Ayatollah for a Day: I war-gamed an Israeli strike on Iran — and it got ugly
The International Atomic Energy Agency’s new report on Iran’s nuclear program asserts that Tehran “has carried out … activities that are relevant to the development of a nuclear explosive device” and that the agency sees “strong indicators of possible weapon development.” In other words, the IAEA has finally reached the same conclusions that Israel first reached in 1995. So should we really be worried about an Israeli strike now?
Historically, there has been an inverse correlation between Israeli saber rattling and military action, but senior Obama administration officials consistently confirm in private meetings that they take “very seriously” the prospect of an Israeli attack on Iran’s nuclear sites.
Think of it like this: In one way — and one way only — the potential of an Israeli military strike on Iran is akin to a Herman Cain presidency. Its likelihood is slim, but the potential consequences are too dramatic to ignore.
Although the precise strategy Israel would employ to carry out such an operation is debatable, its objective — to avert a nuclear-armed Tehran — is crystal clear. What’s less clear is how Tehran would react and with what aim. Would the Iranian regime be strengthened or weakened internally? Would it respond with fury or restraint?

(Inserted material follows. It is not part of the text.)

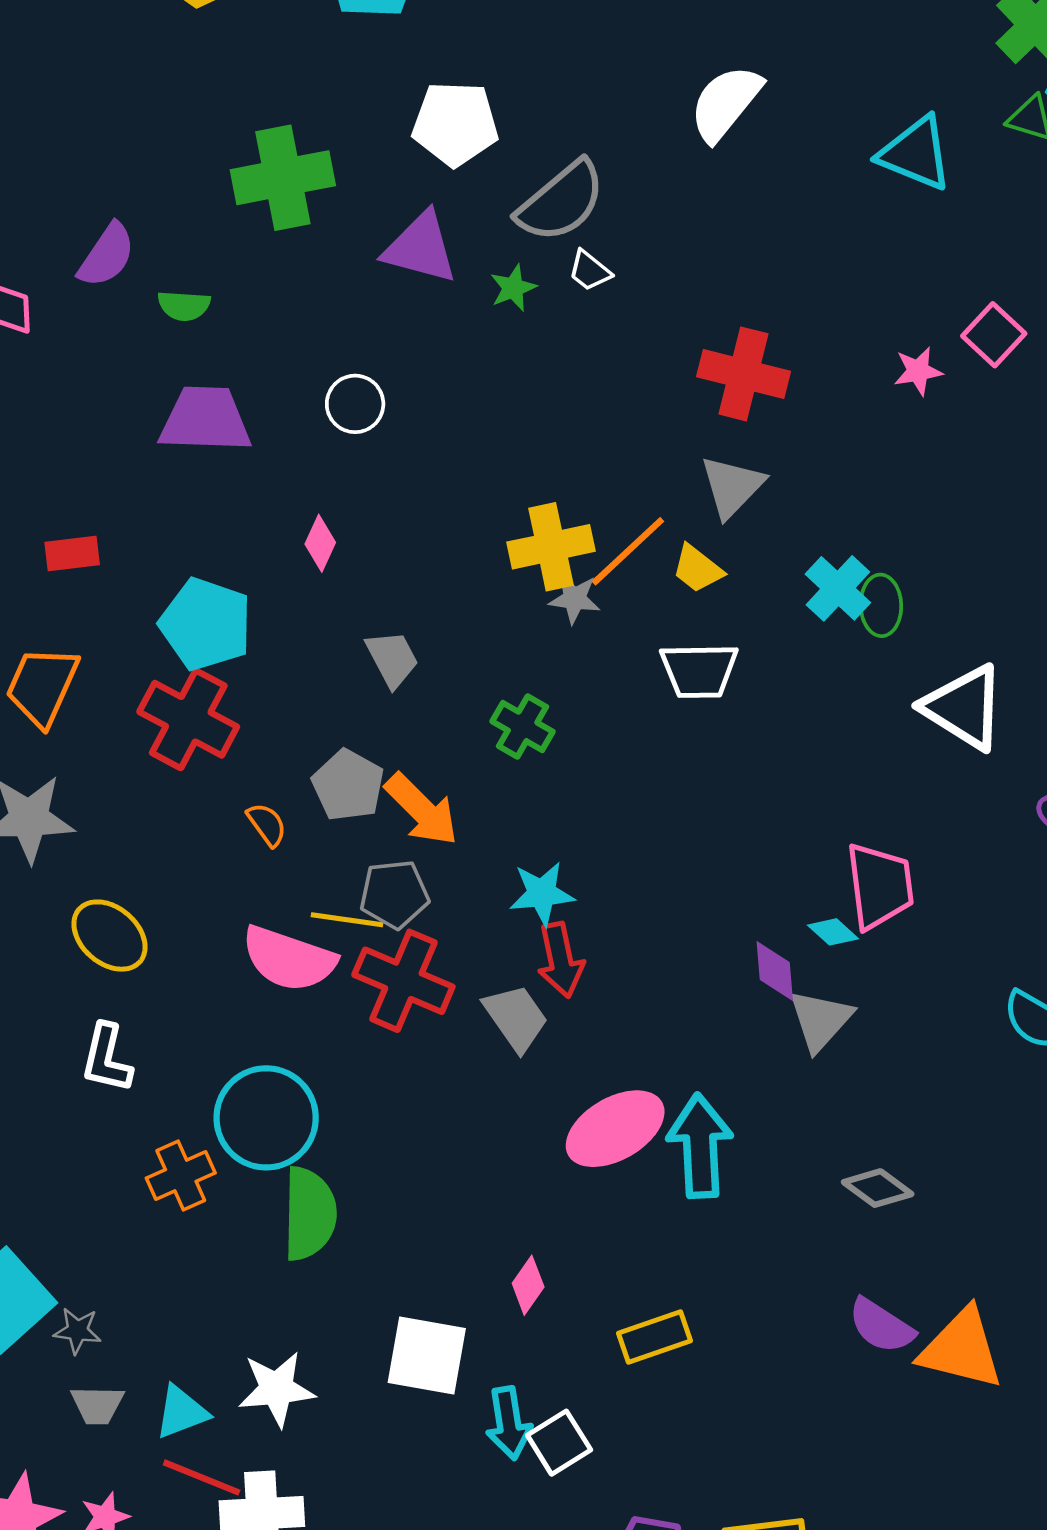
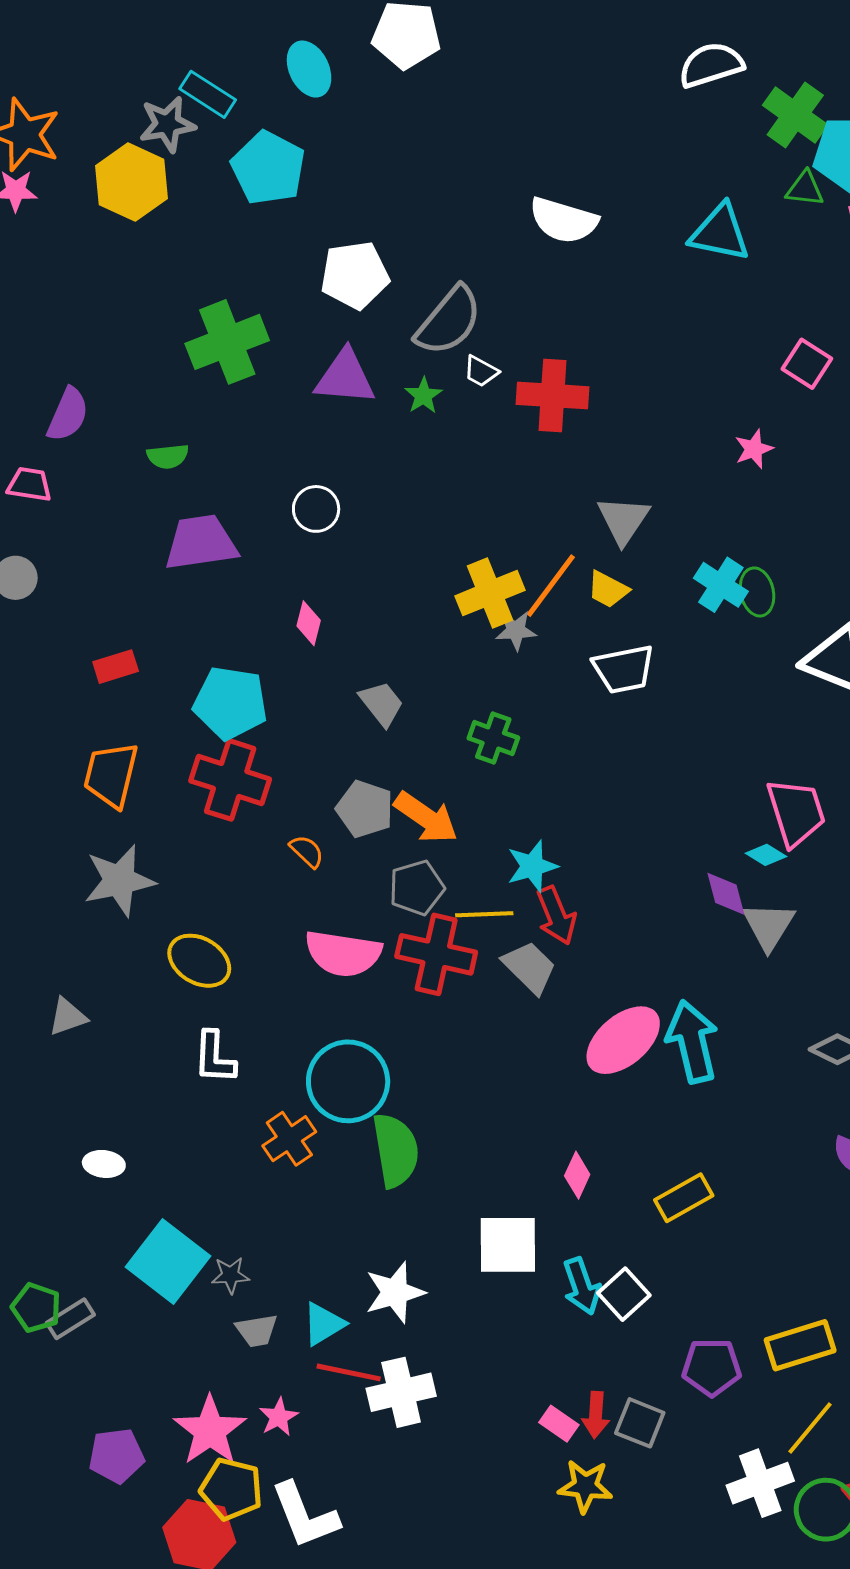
white semicircle: (725, 103) -> (564, 220), turned -102
purple semicircle: (107, 255) -> (68, 415), moved
pink star: (918, 371) -> (754, 449), moved
red cross: (744, 374) -> (553, 396), moved
yellow line: (347, 920) -> (484, 914), moved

To probe these questions, the Brookings Institution in late 2009 assembled two dozen former senior U.S. government officials and Middle East specialists for a daylong simulation of the political and military consequences that would result from an Israeli military strike against Iran’s nuclear program.
The simulation was conducted as a three-move game, with Israeli, U.S., and Iranian teams, each representing their government’s top national security officials. The members of the U.S. team had all served in senior positions in the U.S. government; the Israeli team was composed of a half-dozen experts on Israel, including former senior U.S. officials with close ties to senior Israeli decision-makers; the Iranian team was composed of a half-dozen specialists, including people who had either lived in Tehran or served as U.S. officials with responsibility for Iran.
I had the unenviable task of trying to channel Iran’s supreme leader, Ayatollah Ali Khamenei.
The simulation was premised on a surprise Israeli military strike — absent U.S. knowledge or consent — on Iran’s nuclear facilities, motivated by the breakdown of nuclear negotiations, the ineffectiveness of sanctions, and newfound intelligence of secret Iranian weapons activity. In other words, pretty close to what we have before us now.